If Americans ate just one more serving of fruits or vegetables per day, we would save more than 30,000 lives and $5 billion in medical costs each year. 

Something strange is happening in America around food. We now know from science that many of our most debilitating health problems — from heart disease to diabetes — are caused by the food we put into our bodies. Yet as a nation we seem powerless to do anything about it. We hear prescriptions that we should exercise more, but is a lack of exercise really what’s making us sick and tired?

Shawn Lawrence Otto

Americans eat far too few fruits and vegetables, and far too much sugar, salt and other commodity ingredients that are not particularly healthy for people to eat, but are hidden in foods filling the grocery-store aisles. These ingredients can have profound impacts on our health and well-being.

A recent report from the Union of Concerned Scientists calculated that the medical cost of treating just one of these diet-driven killers — heart disease and stroke — was as much as $94 billion in 2010, and was expected to triple by 2030. Clearly, the economics of our national food policy — which heavily subsidizes ingredients that go into processed food — are becoming untenable.

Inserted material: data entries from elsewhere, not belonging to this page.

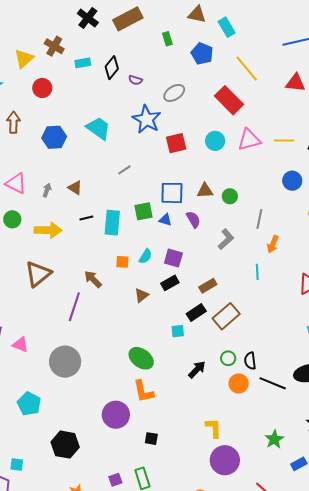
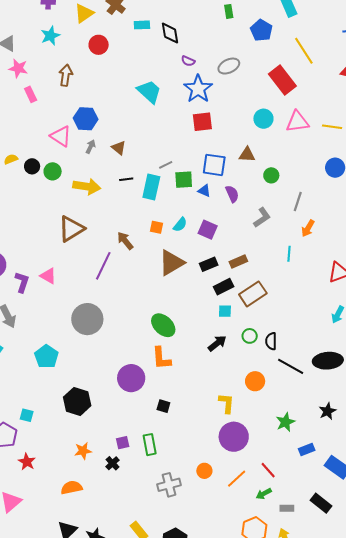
black diamond: (112, 68) -> (170, 33), turned -55
purple semicircle: (135, 80) -> (188, 61), moved
blue hexagon: (54, 137) -> (86, 119), moved
red square: (176, 143) -> (202, 122), moved
gray line: (124, 170) -> (166, 165), moved
brown triangle: (205, 191) -> (247, 155), moved
black rectangle: (170, 283) -> (209, 264), moved
brown triangle: (142, 295) -> (171, 263), size x1.8
cyan square: (178, 331) -> (225, 311), moved
pink triangle: (20, 345) -> (48, 276), moved
orange circle: (239, 384) -> (255, 381), moved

People need access to good food

Andrew Rosenberg

Science is pointing toward a solution for Americans to reverse this problem and live longer, healthier, more satisfying and more productive lives, but to do that we need ready, normal, commodity-like access to the kinds of foods that will help achieve this goal. For example, if Americans ate just one more serving of fruits or vegetables per day, we would save more than 30,000 lives and $5 billion in medical costs each year

So why is it that our federal food policy isn’t taking that science into account and encouraging farmers and the food industry to foster a system that makes better food more plentiful and promotes healthier eating, instead of making us sick with processed foods? The answers are as old as lobbying itself.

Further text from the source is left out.